Spore germination by pressure.
Spores whose pressure germination was to be compared were prepared together to minimize effects due to variations in sporulation conditions. Pressure germination used spores at an optical density at 600 nm (OD₆₀₀) of 1.0 in 50 mM Tris-HCl (pH 7.5). The spores were initially at a temperature of 37°C and were exposed to a pressure of 150 MPa in a PT-1 Research System pressure unit (Avure Technologies, Kent, WA) with water as the pressure medium. The come-up rate when pressure was applied was 600 MPa/30 s, and the pressure release time was 4 s. A K-type thermocouple passes through the center of the top closure of the pressure chamber, allowing the temperature of the pressure medium to be monitored.
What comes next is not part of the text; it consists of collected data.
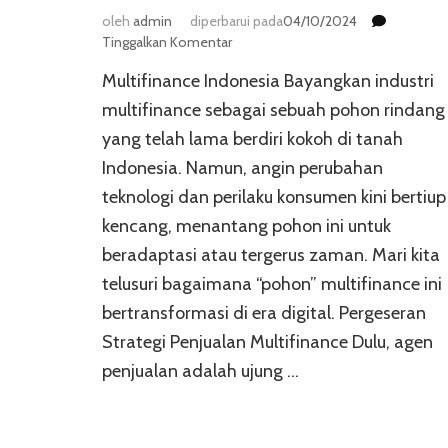
oleh
admin
diperbarui pada
04/10/2024
pada
Tinggalkan Komentar
Tren
Multifinance Indonesia Bayangkan industri
Terbaru
dalam
multifinance sebagai sebuah pohon rindang
Industri
yang telah lama berdiri kokoh di tanah
Multifinance
Indonesia. Namun, angin perubahan
Indonesia
teknologi dan perilaku konsumen kini bertiup
kencang, menantang pohon ini untuk
beradaptasi atau tergerus zaman. Mari kita
telusuri bagaimana “pohon” multifinance ini
bertransformasi di era digital. Pergeseran
Strategi Penjualan Multifinance Dulu, agen
penjualan adalah ujung …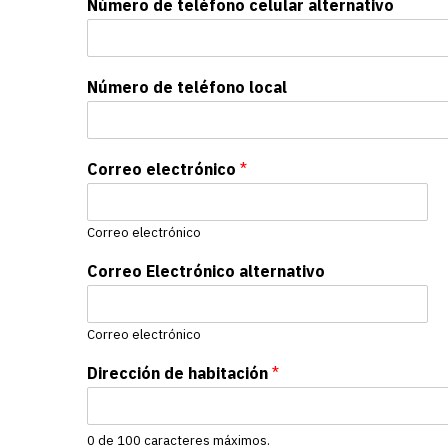
Número de teléfono celular alternativo
Número de teléfono local
Correo electrónico
*
Correo electrónico
Correo Electrónico alternativo
Correo electrónico
Dirección de habitación
*
0 de 100 caracteres máximos.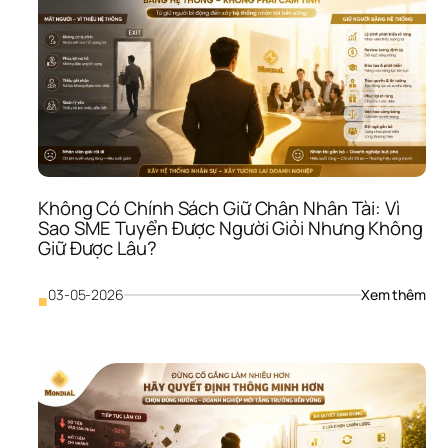
Mật
Thô
Tin: 
Vì 
Sao
SME
Có 
Thể
Mất
Niề
Tin 
Không Có Chính Sách Giữ Chân Nhân Tài: Vì 
Chỉ 
Sao SME Tuyển Được Người Giỏi Nhưng Không 
Sau
Giữ Được Lâu?
Một
Lần 
Rò 
: 
03-05-2026
Xem thêm
■
Rỉ 
Khô
Dữ 
Có 
Liệ
Chí
Sác
Giữ 
Châ
Nhâ
Tài:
After application of a pressure of 150 MPa the peak temperature reached due to adibiatic heating was 42°C; this value fell to 41°C after 40 s, to 40°C after 1 min, and to 38°C after 2 min and had returned to 37°C by 3.5 min after application of pressure. After pressure release, aliquots (1.3 ml) of the treated spores were frozen in dry ice-ethanol. Freezing of pressure-treated samples had no effect on the percentages of germinated spores determined by flow cytometry (data not shown). Other aliquots of treated spores were tested for viable counts and centrifuged in a microcentrifuge and the OD₂₇₀ of the supernatant fluid measured to assess release of DPA (4, 38). Control experiments showed that >85% of the OD₂₇₀ released upon pressure treatments was due to DPA (data not shown).
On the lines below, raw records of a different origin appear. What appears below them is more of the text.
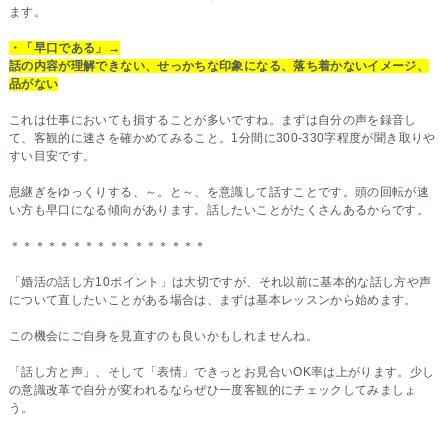
ます。
・「早口である」→
話の内容が理解できない、せっかちな印象になる、落ち着かないイメージ、
品がない
これは仕事においても損することが多いですね。まずは自分の声を録音し
て、客観的に速さを確かめてみること。1分間に300-330字程度が聞き取りや
すい目安です。
息継ぎをゆっくりする、～。と～、を意識して話すことです。頭の回転が速
い方も早口になる傾向があります。話したいことがたくさんあるからです。
＊＊＊＊＊＊＊＊＊＊＊＊＊＊＊＊
「婚活の話し方10ポイント」は大切ですが、それ以前に基本的な話し方や声
について直したいことがある場合は、まずは基本レッスンから始めます。
この機会にご自身を見直すのも良いかもしれませんね。
「話し方と声」、そして「表情」できっとお見合いOK率は上がります。少し
の意識改革で自分が変われるならぜひ一度客観的にチェックしてみましょ
う。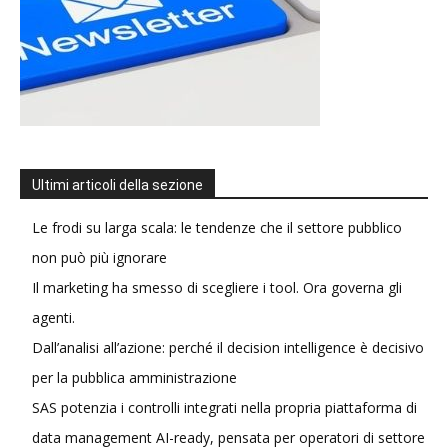
Ultimi articoli della sezione
Le frodi su larga scala: le tendenze che il settore pubblico
non può più ignorare
Il marketing ha smesso di scegliere i tool. Ora governa gli
agenti.
Dall’analisi all’azione: perché il decision intelligence è decisivo
per la pubblica amministrazione
SAS potenzia i controlli integrati nella propria piattaforma di
data management AI-ready, pensata per operatori di settore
The frozen pressure-treated samples were thawed, made 0.5 µM in the fluorescent nucleic acid stain Syto 16 (Molecular Probes, Eugene, OR; _max values for the absorption and fluorescence emissions of the complex with DNA are 488 and 518 nm, respectively) and incubated in the dark for 15 min at 23°C. Neither intact dormant spores nor decoated dormant spores that have lost their outer membrane and much of their coat are stained well by nucleic acid stains such as Syto 16, since these stains do not penetrate into the dormant spore core where nucleic acids are located, but germinated spores are stained well (13, 31, 39). Preliminary work using the dyes Syto 9, Syto 11, Syto 12, Syto 13, Syto 14, Syto 15, and Syto 16 (Molecular Probes, Eugene, OR) showed that Syto 16 gave the largest separation in fluorescence between dormant and germinated B. subtilis spores in flow cytometry (data not shown). In order to determine the percentage of germinated spores in a population, 10⁵ spores stained with Syto 16 were analyzed in a FACSCalibur flow cytometer (BD Biosciences, San Jose, CA) (42). All experiments measuring spore germination by pressure were repeated at least twice, with 15% variation in the rates of germination between replicates, and all spores whose rates of germination were to be compared were prepared together and were pressure treated together on the same day.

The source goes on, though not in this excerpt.